Quantification of the Relative z‑Polarized Electromagnetic Field Contribution and Associated Investigation of Asymmetric Shape of Layer Breathing Mode from Au Nanoparticle–Graphene–Au Thin Film Junctions
journal contributionposted on 03.04.2014 by Won-Hwa Park
Any type of content formally published in an academic journal, usually following a peer-review process.
Simultaneous utilization of both in-plane and out-of-plane phonon vibration of graphene sandwiched between a Au nanoparticle (NP) and Au TF junction can have a significant role in quantifying the z-polarized electromagnetic (EM) field contribution. The layer breathing mode (LBM), which involves the relative displacement of the individual graphene layers in the graphene sheet in the normal directions, can be exclusively observed at Au NP–Au TF junctions.
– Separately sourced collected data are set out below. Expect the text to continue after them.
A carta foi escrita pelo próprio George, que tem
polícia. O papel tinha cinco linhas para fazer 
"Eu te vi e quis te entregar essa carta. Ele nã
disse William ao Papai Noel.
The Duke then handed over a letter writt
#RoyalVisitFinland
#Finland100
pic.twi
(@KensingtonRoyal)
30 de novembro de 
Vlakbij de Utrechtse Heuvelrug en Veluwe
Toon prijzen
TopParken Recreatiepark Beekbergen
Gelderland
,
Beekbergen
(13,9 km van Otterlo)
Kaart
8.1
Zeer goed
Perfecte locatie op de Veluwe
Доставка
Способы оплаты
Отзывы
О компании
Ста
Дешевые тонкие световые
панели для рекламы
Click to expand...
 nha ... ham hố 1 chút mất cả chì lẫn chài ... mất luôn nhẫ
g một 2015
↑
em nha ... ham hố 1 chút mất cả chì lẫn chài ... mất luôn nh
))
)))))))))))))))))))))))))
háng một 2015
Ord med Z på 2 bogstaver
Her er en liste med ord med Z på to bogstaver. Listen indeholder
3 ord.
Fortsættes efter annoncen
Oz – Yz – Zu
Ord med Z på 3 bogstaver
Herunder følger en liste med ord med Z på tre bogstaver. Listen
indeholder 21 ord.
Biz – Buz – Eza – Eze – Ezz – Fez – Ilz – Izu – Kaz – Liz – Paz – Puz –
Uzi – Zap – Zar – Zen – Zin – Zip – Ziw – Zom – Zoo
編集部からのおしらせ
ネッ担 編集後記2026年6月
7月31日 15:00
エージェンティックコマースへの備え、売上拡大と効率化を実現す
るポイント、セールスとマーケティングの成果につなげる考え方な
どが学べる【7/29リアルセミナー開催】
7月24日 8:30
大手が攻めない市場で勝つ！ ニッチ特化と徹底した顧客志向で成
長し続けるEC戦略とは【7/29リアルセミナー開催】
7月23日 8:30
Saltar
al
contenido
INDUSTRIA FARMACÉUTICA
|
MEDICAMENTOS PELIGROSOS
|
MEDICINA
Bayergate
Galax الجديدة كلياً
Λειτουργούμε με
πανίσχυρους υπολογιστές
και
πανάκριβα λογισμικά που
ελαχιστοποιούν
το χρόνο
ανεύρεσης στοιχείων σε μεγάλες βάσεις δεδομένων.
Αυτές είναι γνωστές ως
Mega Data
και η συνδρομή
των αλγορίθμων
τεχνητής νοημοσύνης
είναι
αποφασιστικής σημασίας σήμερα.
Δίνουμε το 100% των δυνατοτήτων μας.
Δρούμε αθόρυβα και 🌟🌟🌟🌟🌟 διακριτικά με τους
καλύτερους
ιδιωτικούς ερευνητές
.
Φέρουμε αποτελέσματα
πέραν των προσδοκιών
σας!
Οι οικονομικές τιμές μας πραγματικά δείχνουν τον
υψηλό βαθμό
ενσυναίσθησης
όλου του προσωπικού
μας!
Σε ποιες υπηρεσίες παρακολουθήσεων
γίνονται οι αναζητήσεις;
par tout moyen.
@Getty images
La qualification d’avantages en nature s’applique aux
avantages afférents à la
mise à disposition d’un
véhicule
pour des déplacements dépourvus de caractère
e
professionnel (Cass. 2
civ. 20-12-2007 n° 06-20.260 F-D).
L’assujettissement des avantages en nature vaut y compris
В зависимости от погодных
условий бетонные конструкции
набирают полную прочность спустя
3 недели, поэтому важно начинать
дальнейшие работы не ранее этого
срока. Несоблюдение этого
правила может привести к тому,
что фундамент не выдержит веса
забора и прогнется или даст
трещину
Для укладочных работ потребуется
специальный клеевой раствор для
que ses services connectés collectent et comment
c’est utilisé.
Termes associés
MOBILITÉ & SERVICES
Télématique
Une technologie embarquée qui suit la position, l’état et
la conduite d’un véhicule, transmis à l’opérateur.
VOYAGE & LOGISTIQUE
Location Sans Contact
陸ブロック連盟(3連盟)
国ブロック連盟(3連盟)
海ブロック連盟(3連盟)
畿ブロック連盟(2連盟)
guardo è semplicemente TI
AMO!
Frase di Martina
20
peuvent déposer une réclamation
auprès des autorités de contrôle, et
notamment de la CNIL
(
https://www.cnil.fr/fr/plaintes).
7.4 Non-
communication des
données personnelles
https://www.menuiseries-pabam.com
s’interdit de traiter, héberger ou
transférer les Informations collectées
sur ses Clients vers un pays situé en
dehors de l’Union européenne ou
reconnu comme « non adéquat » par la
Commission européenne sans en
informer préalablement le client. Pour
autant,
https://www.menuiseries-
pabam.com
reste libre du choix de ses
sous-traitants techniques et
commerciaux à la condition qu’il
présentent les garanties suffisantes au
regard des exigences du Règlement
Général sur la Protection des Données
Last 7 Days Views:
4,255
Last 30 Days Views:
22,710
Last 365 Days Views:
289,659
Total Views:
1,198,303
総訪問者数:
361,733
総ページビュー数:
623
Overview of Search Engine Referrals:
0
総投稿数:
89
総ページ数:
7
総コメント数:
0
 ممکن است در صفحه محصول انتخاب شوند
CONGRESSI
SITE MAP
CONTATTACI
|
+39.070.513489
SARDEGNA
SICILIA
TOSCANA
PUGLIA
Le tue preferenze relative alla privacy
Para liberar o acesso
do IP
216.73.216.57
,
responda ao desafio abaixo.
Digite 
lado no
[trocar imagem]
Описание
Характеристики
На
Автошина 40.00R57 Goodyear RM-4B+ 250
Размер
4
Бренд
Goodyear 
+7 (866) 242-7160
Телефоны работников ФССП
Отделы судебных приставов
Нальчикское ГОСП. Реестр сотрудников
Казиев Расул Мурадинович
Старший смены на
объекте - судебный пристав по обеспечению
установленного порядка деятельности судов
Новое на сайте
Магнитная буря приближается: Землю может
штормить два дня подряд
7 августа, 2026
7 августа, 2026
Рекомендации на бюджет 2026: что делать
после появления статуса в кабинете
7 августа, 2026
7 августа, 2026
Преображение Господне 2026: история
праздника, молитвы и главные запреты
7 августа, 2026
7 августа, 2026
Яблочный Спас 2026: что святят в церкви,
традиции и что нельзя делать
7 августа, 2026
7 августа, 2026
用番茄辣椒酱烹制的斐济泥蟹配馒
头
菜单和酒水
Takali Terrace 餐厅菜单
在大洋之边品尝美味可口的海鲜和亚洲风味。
By employing the ILBM/I2D value at each junction, the author can show that a nearly 50–70-times stronger z-polarized EM contribution is present at Au NP–Au TF junctions. Additionally, the author can also determine that a Au NP with a truncated shape shows a relatively ∼1.3-times higher z-polarized EM contribution than a Au NP with a spherical shape because of the higher density of the pointed part from the truncated Au NP. Furthermore, the author reveals the evolution of the asymmetric shape of the LBM peak with increasing z-polarized EM strength. The increase of the full width at half-maximum (fwhm) from the major LBM and the correlated blue shift of the minor LBM with increasing z-polarized EM contribution imply that the degree of coupling between highly localized electrons and low-energy phonons from graphene along the z axis might be reflected and that of the additional n-doped status of graphene stemming from the relatively higher electron density at truncated sites within Au NP might also be reflected. The author is currently developing this surface-enhanced-Raman-scattering- (SERS-) based nanometrology as a more facile optical characterization tool, especially for exploring out-of-plane phonon vibration of various 2D materials.